Time between Christmas and New Year is always a good quiet time to be able to concentrate and tick off some mouldy TODO list items. For me this time the top item was a script (which turned into a small framework somehow), to download and import some openly available “real world” Postgres datasets to be able to perform some small tests on them.
The background for this “need” was that quite some time ago already when I was asked if the newer “generally good looking” compression methods (lz4, zstd) added in recent Postgres versions are a no-brainer for a typical database or have also some hidden downsides and should yet not serve as the new defaults. As I sadly didn’t have a really good answer back then I had to go with the typical - it depends on the dataset…. But the topic piqued my interest and made me experiment a bit…but hell, how to get hands on that mythical “average” dataset to benchmark against? Well, I guess the only way to get something of sorts would be to try to scrape together some real life datasets and run some tests on them, and see if something stands out consistently!

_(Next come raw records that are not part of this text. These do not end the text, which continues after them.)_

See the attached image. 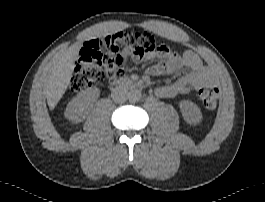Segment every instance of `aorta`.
Wrapping results in <instances>:
<instances>
[{"label": "aorta", "mask_w": 265, "mask_h": 202, "mask_svg": "<svg viewBox=\"0 0 265 202\" xmlns=\"http://www.w3.org/2000/svg\"><path fill=\"white\" fill-rule=\"evenodd\" d=\"M142 95L139 90H132L129 92V100L131 102H138L141 99Z\"/></svg>", "instance_id": "obj_1"}]
</instances>
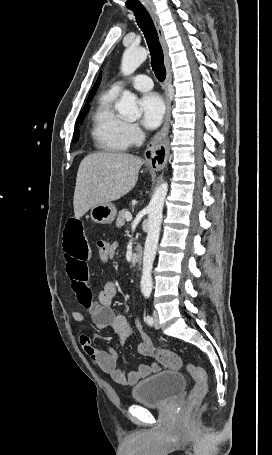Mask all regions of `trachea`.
<instances>
[{
  "label": "trachea",
  "instance_id": "trachea-1",
  "mask_svg": "<svg viewBox=\"0 0 272 455\" xmlns=\"http://www.w3.org/2000/svg\"><path fill=\"white\" fill-rule=\"evenodd\" d=\"M130 10L133 11L137 24L142 30L147 41L151 55V66L155 73V76L159 81L162 82L166 78V69L163 61V51L159 42L155 25L148 11L143 6L131 8Z\"/></svg>",
  "mask_w": 272,
  "mask_h": 455
}]
</instances>
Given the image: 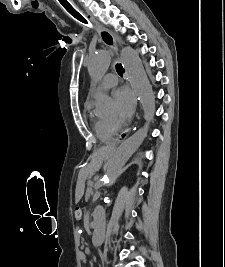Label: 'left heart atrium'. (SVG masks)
<instances>
[{
  "label": "left heart atrium",
  "mask_w": 225,
  "mask_h": 267,
  "mask_svg": "<svg viewBox=\"0 0 225 267\" xmlns=\"http://www.w3.org/2000/svg\"><path fill=\"white\" fill-rule=\"evenodd\" d=\"M114 99L117 107L116 119L118 123H123L131 116L134 109V97L131 91L122 87L114 92Z\"/></svg>",
  "instance_id": "39dd6f15"
}]
</instances>
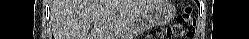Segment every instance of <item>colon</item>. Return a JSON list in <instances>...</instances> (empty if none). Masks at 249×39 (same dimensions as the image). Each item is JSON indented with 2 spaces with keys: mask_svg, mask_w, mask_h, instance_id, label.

TLDR; - zstd indeed should be the new default pg_dump
compression method for most datasets.
FYI - note that pg_dump
is not a great primary backup method against operational threats though!
The test framework
The by-catch framework that I accidentally developed for this compression test can be found on Github
Basically it downloads / extracts / transforms / loads some openly available Postgres datasets and runs a test script on
the resulting database that runs a loop of pg_dump
with different compression settings. Tested were below settings
defined here
METHOD_LVLS="gzip:1 gzip:3 gzip:5 gzip:7 gzip:9 lz4:1 lz4:3 lz4:5 lz4:7 lz4:9 lz4:11 zstd:1 zstd:5 zstd:9 zstd:13 zstd:17 zstd:21"
PS If you plan to run the script yourself, note that it will take half a day and download ~7GB over the internet
and require ~100GB of disk space with default settings. If low on storage, set DROP_DB_AFTER_TESTING=1
to drop all restored
DBs right after running the compression test.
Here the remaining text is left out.